- _ACTIVITY_: Pictures are to be left out, and every entry repeated exactly.

- _RECORD EXTRACTS_:
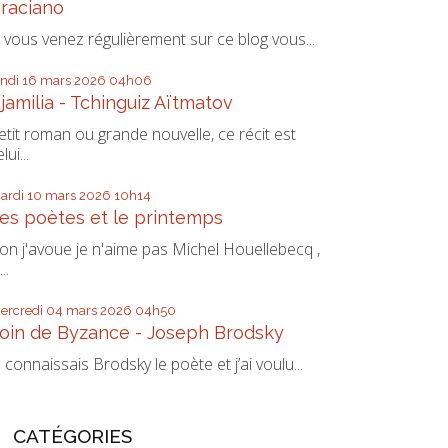
raciano
i vous venez régulièrement sur ce blog vous...
undi 16
mars 2026
04h06
jamilia - Tchinguiz Aïtmatov
etit roman ou grande nouvelle, ce récit est
lui...
ardi 10
mars 2026
10h14
es poètes et le printemps
on j'avoue je n'aime pas Michel Houellebecq ,
...
ercredi 04
mars 2026
04h50
oin de Byzance - Joseph Brodsky
e connaissais Brodsky le poète et j’ai voulu...
CATÉGORIES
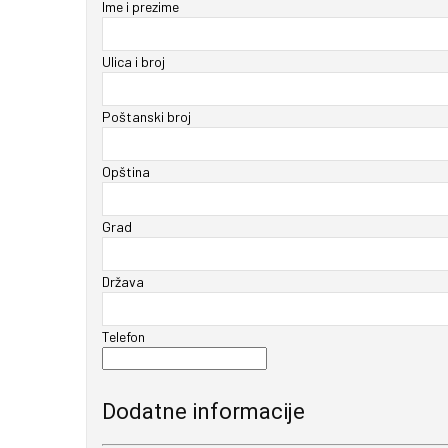
Ime i prezime
Ulica i broj
Poštanski broj
Opština
Grad
Država
Telefon
Dodatne informacije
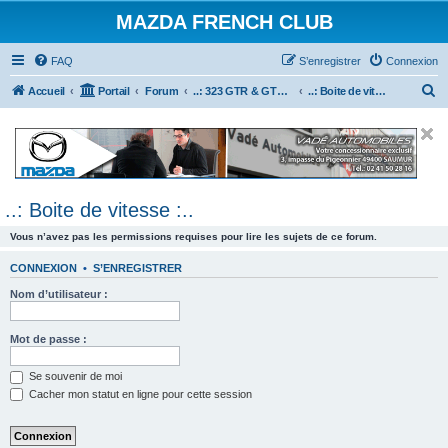
MAZDA FRENCH CLUB
FAQ
S’enregistrer
Connexion
R
Accueil
Portail
Forum
..: 323 GTR & GTX :..
..: Boite de vitesse :..
e
c
h
e
..: Boite de vitesse :..
r
c
Vous n’avez pas les permissions requises pour lire les sujets de ce forum.
h
CONNEXION
•
S’ENREGISTRER
e
Nom d’utilisateur :
r
Mot de passe :
Se souvenir de moi
Cacher mon statut en ligne pour cette session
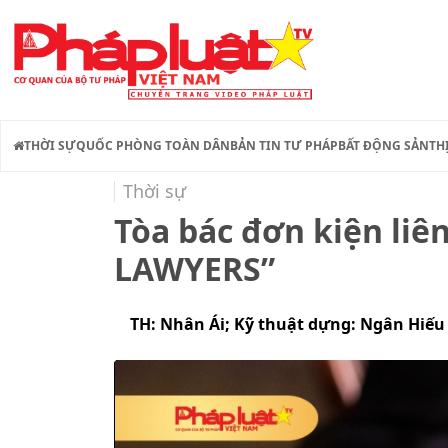
THỜI SỰ
QUỐC PHÒNG TOÀN DÂN
BẢN TIN TƯ PHÁP
BẤT ĐỘNG SẢN
TH
Thời sự
Tòa bác đơn kiện li
LAWYERS”
TH: Nhân Ái; Kỹ thuật dựng: Ngân Hiếu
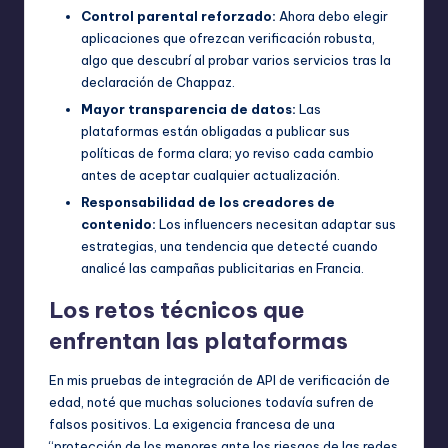
Control parental reforzado:
Ahora debo elegir
aplicaciones que ofrezcan verificación robusta,
algo que descubrí al probar varios servicios tras la
declaración de Chappaz.
Mayor transparencia de datos:
Las
plataformas están obligadas a publicar sus
políticas de forma clara; yo reviso cada cambio
antes de aceptar cualquier actualización.
Responsabilidad de los creadores de
contenido:
Los influencers necesitan adaptar sus
estrategias, una tendencia que detecté cuando
analicé las campañas publicitarias en Francia.
Los retos técnicos que
enfrentan las plataformas
En mis pruebas de integración de API de verificación de
edad, noté que muchas soluciones todavía sufren de
falsos positivos. La exigencia francesa de una
“protección de los menores ante los riesgos de las redes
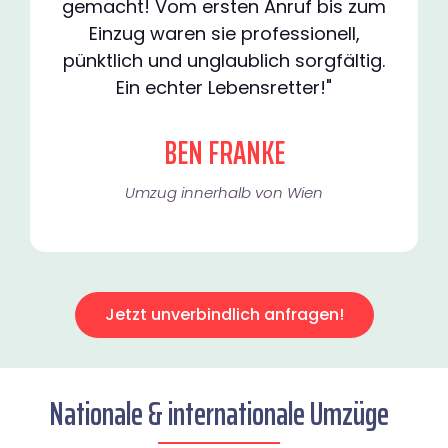
gemacht! Vom ersten Anruf bis zum
Einzug waren sie professionell,
pünktlich und unglaublich sorgfältig.
Ein echter Lebensretter!"
BEN FRANKE
Umzug innerhalb von Wien​
Jetzt unverbindlich anfragen!
Nationale & internationale Umzüge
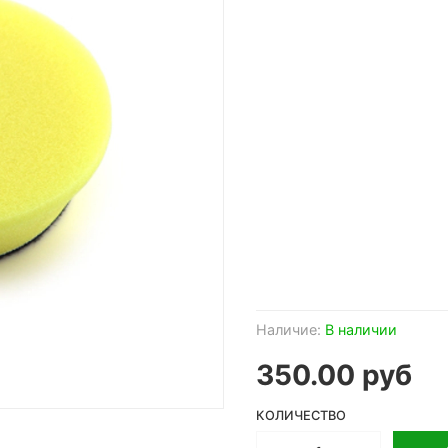
Наличие:
В наличии
350.00 руб
КОЛИЧЕСТВО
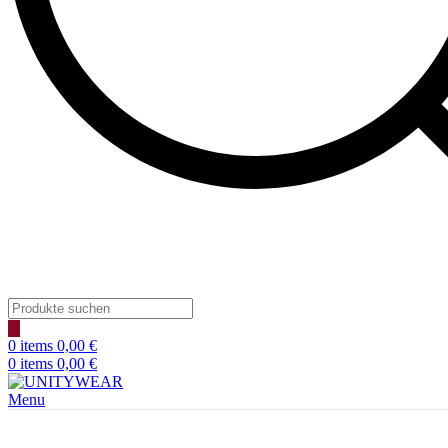
0
items
0,00
€
0
items
0,00
€
Menu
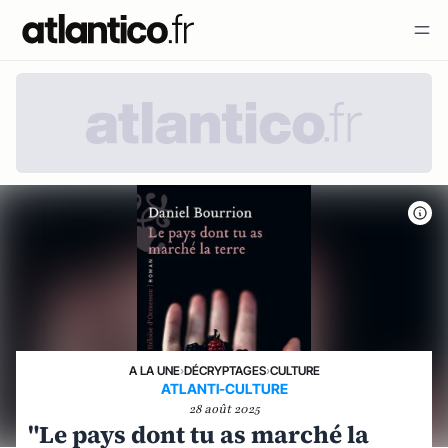
A LA UNE
›
DÉCRYPTAGES
›
CULTURE
ATLANTI-CULTURE
28 août 2025
"Le pays dont tu as marché la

- _SOLUTION FOR THIS TASK_:
raciano
i vous venez régulièrement sur ce blog vous...
undi 16
mars 2026
04h06
jamilia - Tchinguiz Aïtmatov
etit roman ou grande nouvelle, ce récit est
lui...
ardi 10
mars 2026
10h14
es poètes et le printemps
on j'avoue je n'aime pas Michel Houellebecq ,
...
ercredi 04
mars 2026
04h50
oin de Byzance - Joseph Brodsky
e connaissais Brodsky le poète et j’ai voulu...
CATÉGORIES
Ime i prezime
Ulica i broj
Poštanski broj
Opština
Grad
Država
Telefon
Dodatne informacije
MAZDA FRENCH CLUB
FAQ
S’enregistrer
Connexion
R
Accueil
Portail
Forum
..: 323 GTR & GTX :..
..: Boite de vitesse :..
e
c
h
e
..: Boite de vitesse :..
r
c
Vous n’avez pas les permissions requises pour lire les sujets de ce forum.
h
CONNEXION
•
S’ENREGISTRER
e
Nom d’utilisateur :
r
Mot de passe :
Se souvenir de moi
Cacher mon statut en ligne pour cette session
THỜI SỰ
QUỐC PHÒNG TOÀN DÂN
BẢN TIN TƯ PHÁP
BẤT ĐỘNG SẢN
TH
Thời sự
Tòa bác đơn kiện li
LAWYERS”
TH: Nhân Ái; Kỹ thuật dựng: Ngân Hiếu
Control parental reforzado:
Ahora debo elegir
aplicaciones que ofrezcan verificación robusta,
algo que descubrí al probar varios servicios tras la
declaración de Chappaz.
Mayor transparencia de datos:
Las
plataformas están obligadas a publicar sus
políticas de forma clara; yo reviso cada cambio
antes de aceptar cualquier actualización.
Responsabilidad de los creadores de
contenido:
Los influencers necesitan adaptar sus
estrategias, una tendencia que detecté cuando
analicé las campañas publicitarias en Francia.
Los retos técnicos que
enfrentan las plataformas
En mis pruebas de integración de API de verificación de
edad, noté que muchas soluciones todavía sufren de
falsos positivos. La exigencia francesa de una
“protección de los menores ante los riesgos de las redes
gemacht! Vom ersten Anruf bis zum
Einzug waren sie professionell,
pünktlich und unglaublich sorgfältig.
Ein echter Lebensretter!"
BEN FRANKE
Umzug innerhalb von Wien​
Jetzt unverbindlich anfragen!
Nationale & internationale Umzüge
Наличие:
В наличии
350.00 руб
КОЛИЧЕСТВО
0
items
0,00
€
0
items
0,00
€
Menu
A LA UNE
›
DÉCRYPTAGES
›
CULTURE
ATLANTI-CULTURE
28 août 2025
"Le pays dont tu as marché la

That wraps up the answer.